Son père sourit vaguement et se rassied. Je traverse la pièce pour venir m’asseoir devant lui.
— Comment faut-il vous appeler, maintenant ? il commence d’une voix pas très assurée.
— Cal, je fais, Cal Reter. Je pense que c’est préférable.
— Oui. Vous avez raison. Il y a tout de même quelques personnes assez cultivées pour se souvenir… de l’autre nom.
Il n’a pas l’aisance de sa fille. Je suppose qu’il est davantage frappé de ce qui nous arrive. En réalité, il est en train de prendre le chemin que je redoutais. Alors je fonce. Il faut rétablir ses ancrages, ce qui a soutenu sa vie.
— Des frères ?
— Oui… certainement. Mais pour eux ce n’est pas grave. Nous avons l’habitude du secret. Nous avons plusieurs millénaires d’expériences dans ce domaine. En outre cette découverte les passionnerait. Retrouver LE Grand Maître… Je me sens presque ridicule, maintenant que vous êtes là.
Je secoue les mains.
— Oh non ! Vous êtes le Grand Maître des Bâtisseurs de cette époque et personne n’est davantage à sa place. Je suppose que la désignation d’un Grand Maître est toujours aussi difficile ?

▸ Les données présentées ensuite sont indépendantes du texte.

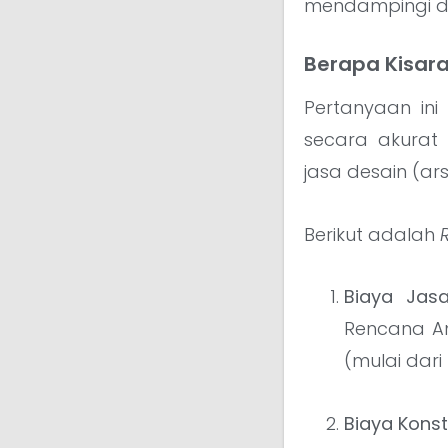
mendampingi dar
Berapa Kisar
Pertanyaan ini
secara akurat
jasa desain (ars
Berikut adalah
Biaya Jasa
Rencana An
(mulai dari
Biaya Konstr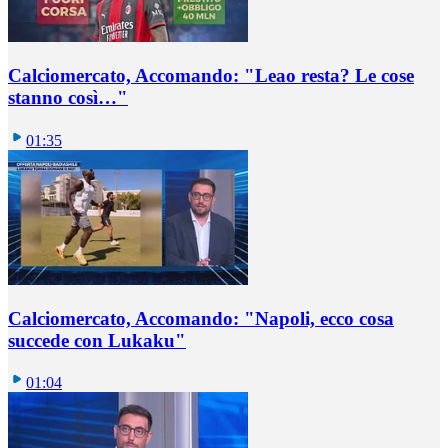
Calciomercato, Accomando: "Leao resta? Le cose
stanno così…"
01:35
Calciomercato, Accomando: "Napoli, ecco cosa
succede con Lukaku"
01:04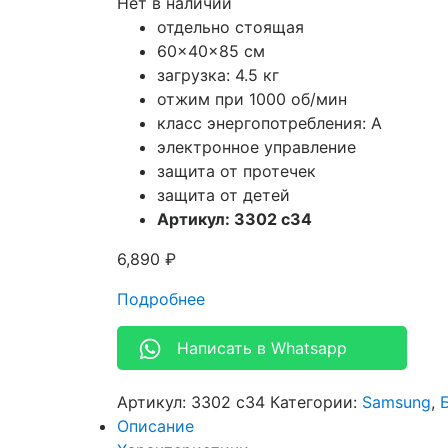
Нет в наличии
отдельно стоящая
60x40x85 см
загрузка: 4.5 кг
отжим при 1000 об/мин
класс энергопотребления: A
электронное управление
защита от протечек
защита от детей
Артикул: 3302 c34
6,890
₽
Подробнее
Написать в Whatsapp
Артикул:
3302 c34
Категории:
Samsung
,
Описание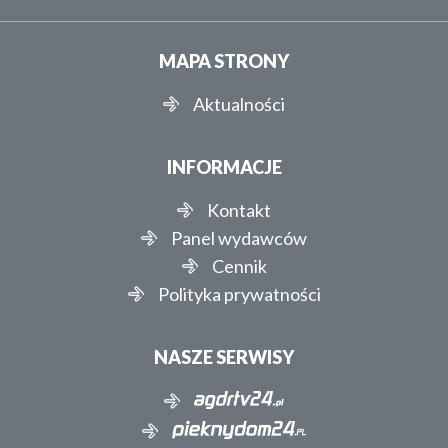
MAPA STRONY
Aktualności
INFORMACJE
Kontakt
Panel wydawców
Cennik
Polityka prywatności
NASZE SERWISY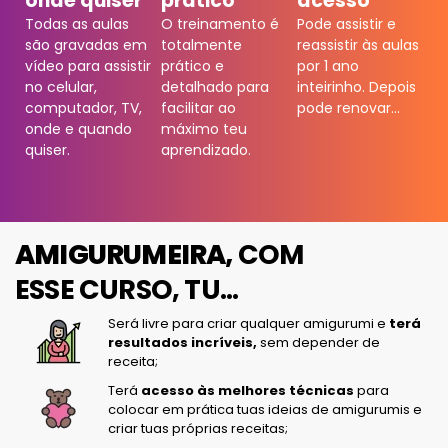
onde quiser
prático
acesso
Todas as aulas
O treinamento é
Pode assistir e
são gravadas em
totalmente
reassistir às aulas
vídeo para assistir
prático e
por 1 ano
no celular,
detalhado para
inteirinho. Depois
computador, TV,
facilitar ao
pode renovar…
onde e quando
máximo teu
quiser.
aprendizado.
AMIGURUMEIRA,
COM
ESSE CURSO, TU...
Será livre para criar qualquer amigurumi e
terá
resultados incríveis,
sem depender de
receita;
Terá
acesso às melhores técnicas
para
colocar em prática tuas ideias de amigurumis e
criar tuas próprias receitas;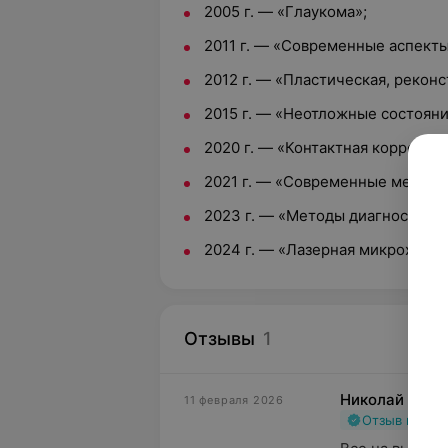
2005 г. — «Глаукома»;
2011 г. — «Современные аспект
2012 г. — «Пластическая, реконс
2015 г. — «Неотложные состояни
2020 г. — «Контактная коррекция
2021 г. — «Современные методы 
2023 г. — «Методы диагностики 
2024 г. — «Лазерная микрохирург
Отзывы
1
Николай
11 февраля 2026
Отзыв подт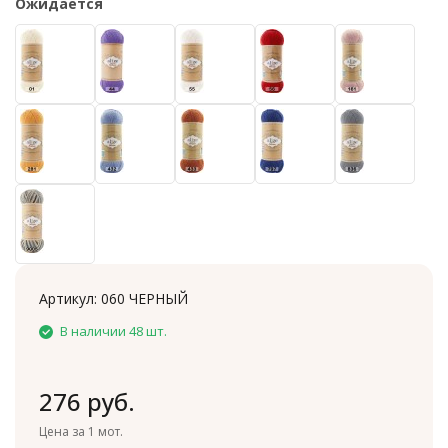
Ожидается
Артикул:
060 ЧЕРНЫЙ
В наличии 48 шт.
276 руб.
Цена за 1 мот.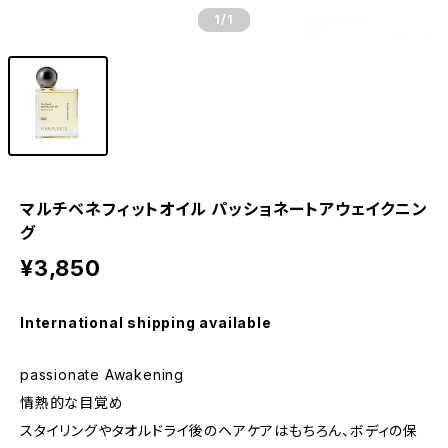
1
/1
マルチベネフィットオイル パッショネートアウェイクニン
グ
¥3,850
International shipping available
passionate Awakening
情熱的な目覚め
スタイリングやタオルドライ後のヘアケアはもちろん、ボディの保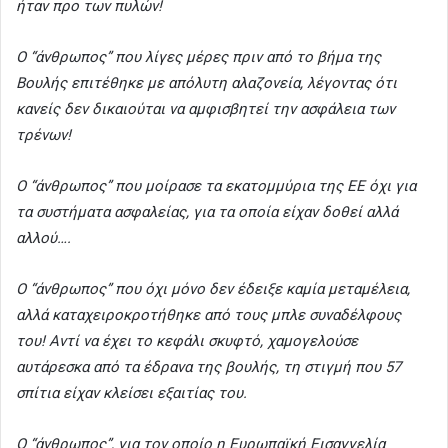
ήταν προ των πυλών!
Ο “άνθρωπος” που λίγες μέρες πριν από το βήμα της
Βουλής επιτέθηκε με απόλυτη αλαζονεία, λέγοντας ότι
κανείς δεν δικαιούται να αμφισβητεί την ασφάλεια των
τρένων!
Ο “άνθρωπος” που μοίρασε τα εκατομμύρια της ΕΕ όχι για
τα συστήματα ασφαλείας, για τα οποία είχαν δοθεί αλλά
αλλού….
Ο “άνθρωπος” που όχι μόνο δεν έδειξε καμία μεταμέλεια,
αλλά καταχειροκροτήθηκε από τους μπλε συναδέλφους
του! Αντί να έχει το κεφάλι σκυφτό, χαμογελούσε
αυτάρεσκα από τα έδρανα της βουλής, τη στιγμή που 57
σπίτια είχαν κλείσει εξαιτίας του.
Ο “άνθρωπος”, για τον οποίο η Ευρωπαϊκή Εισαγγελία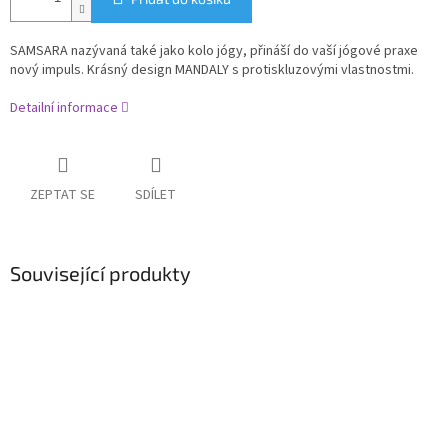
SAMSARA
nazývaná také jako kolo jógy, přináší do vaší jógové praxe
nový impuls. Krásný design MANDALY s protiskluzovými vlastnostmi.
Detailní informace
ZEPTAT SE
SDÍLET
Související produkty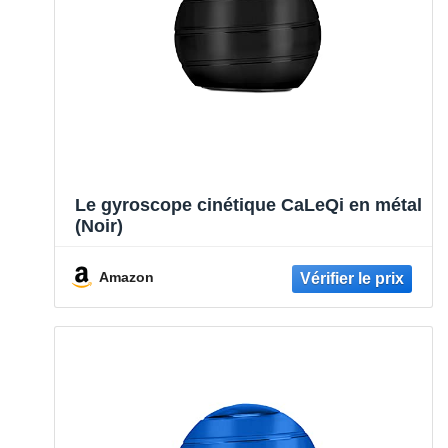
Le gyroscope cinétique CaLeQi en métal
(Noir)
Amazon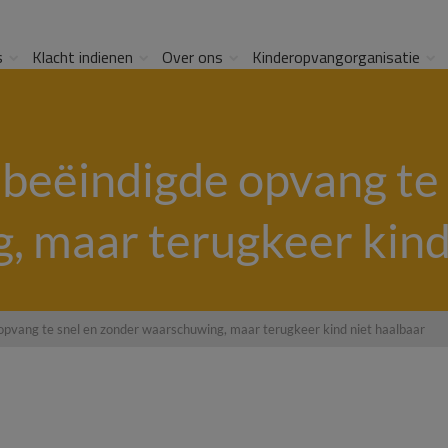
s
Klacht indienen
Over ons
Kinderopvangorganisatie
beëindigde opvang te 
 maar terugkeer kind
pvang te snel en zonder waarschuwing, maar terugkeer kind niet haalbaar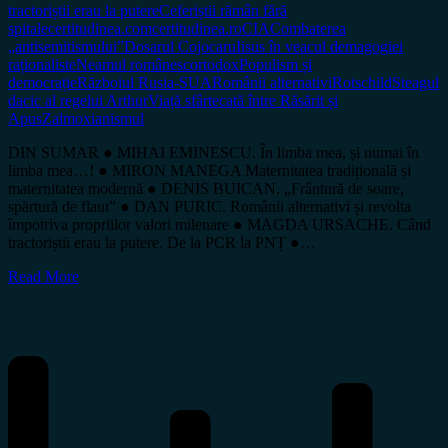
tractoriștii erau la putere
Ceferiștii rămân fără
spitale
certitudinea.com
certitudinea.ro
CIA
Combaterea
„antisemitismului”
Dosarul Cojocaru
Iisus în veacul demagogiei
raționaliste
Neamul românesc
ortodox
Populism și
democrație
Războiul Rusia-SUA
Românii alternativi
Rotschild
Steagul
dacic al regelui Arthur
Viață sfârtecată între Răsărit și
Apus
Zalmoxianismul
DIN SUMAR ● MIHAI EMINESCU. În limba mea, și numai în
limba mea…! ● MIRON MANEGA Maternitatea tradițională și
maternitatea modernă ● DENIS BUICAN. „Frântură de soare,
spărtură de flaut” ● DAN PURIC. Românii alternativi și revolta
împotriva propriilor valori milenare ● MAGDA URSACHE. Când
tractoriștii erau la putere. De la PCR la PNȚ ●…
Read More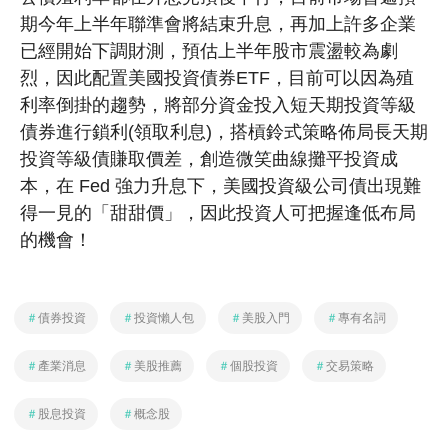
期今年上半年聯準會將結束升息，再加上許多企業
已經開始下調財測，預估上半年股市震盪較為劇
烈，因此配置美國投資債券ETF，目前可以因為殖
利率倒掛的趨勢，將部分資金投入短天期投資等級
債券進行鎖利(領取利息)，搭槓鈴式策略佈局長天期
投資等級債賺取價差，創造微笑曲線攤平投資成
本，在 Fed 強力升息下，美國投資級公司債出現難
得一見的「甜甜價」，因此投資人可把握逢低布局
的機會！
＃
債券投資
＃
投資懶人包
＃
美股入門
＃
專有名詞
＃
產業消息
＃
美股推薦
＃
個股投資
＃
交易策略
＃
股息投資
＃
概念股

— Difficile, je ne sais pas. Longue, délicate, ça oui. Je n’ai participé qu’à une désignation. Celle où j’ai été élu. À chaque vote je proposais un frère Maître d’Atelier qui réunissait moins de voix à chaque tour de scrutin. Vous savez qu’ils sont secrets. Les trois grands juges dépouillent les votes et ne donnent aucun nom jusqu’à ce que la majorité des deux tiers soit atteinte. À ce moment-là seulement nous connaissons le nom de celui qui nous a paru le plus apte à guider la Fraternité. Tout cela est très long. Souvent plusieurs jours puisque nous devons parler deux heures entre nous avant de refaire un vote. En ce qui me concerne, il a fallu huit jours ! Et lorsque mon nom a été annoncé j’ai été pétrifié. Jamais je n’avais imaginé pouvoir figurer sur un bulletin de vote. Il y avait tant de Maîtres plus compétents que moi. Etait-ce ainsi à votre époque ?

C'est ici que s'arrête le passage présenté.